Published on 11/08/2016
Polyploidy is an important mechanism in plant evolution. We are interested in studying how selective pressures change after a lineage experiences whole genome duplication (WGD) or triplication (WGT). Alpha duplication is the most recent WGD event in Arabidopsis. Then a WGT event occurred in genus Brassica when they diverged from Arabidopsis thaliana. We examined selection at both the population and the species level, by calculating the ratio of non-synonymous to synonymous polymorphisms (pN/pS) and computing Ka/Ks between species. In both lineages of Arabidopsis and Brassica, pN/pS values are larger than Ka/Ks, in accord with the expectation that most populations include individuals possessing mildly deleterious mutations that will eventually be removed by purifying selection. Naïve models of evolution after gene duplication would suggest that duplicates should experience some period of relaxed purifying selection as a result of the genetic redundancy. However, we found that alpha duplicates are actually under stronger constraint compared to other genes.
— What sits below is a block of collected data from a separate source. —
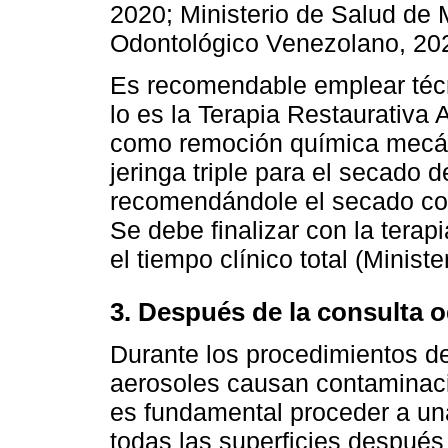
2020; Ministerio de Salud d
Odontológico Venezolano, 202
Es recomendable emplear téc
lo es la Terapia Restaurativa
como remoción química mecáni
jeringa triple para el secado d
recomendándole el secado con
Se debe finalizar con la terapi
el tiempo clínico total (Minis
3. Después de la consulta 
Durante los procedimientos d
aerosoles causan contaminació
es fundamental proceder a una
todas las superﬁcies después 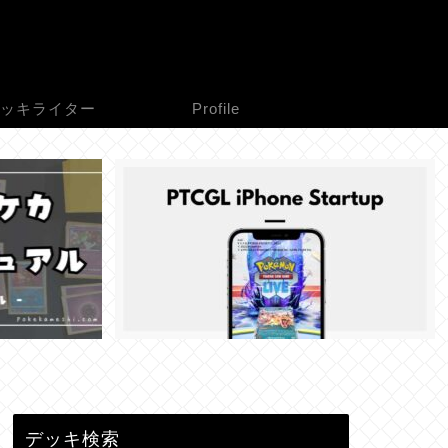
ッキライター
Profile
デッキ検索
Similarly, triplicated Brassica rapa genes have smaller pN/pS and Ka/Ks when compared to single copy genes. This indicates that the special classes of genes surviving after polyploidy are still under relatively strong selective pressure. Next, we mapped pN/pS and Ka/Ks onto the Arabidopsis thaliana metabolic network and looked for correlations between selection and network statistics. We found pN/pS and Ka/Ks are more variable for nodes with lower degree, while nodes with higher degree are more likely to have smaller pN/pS and Ka/Ks. These results suggest that more “important” nodes in network are generally more constrained selectively.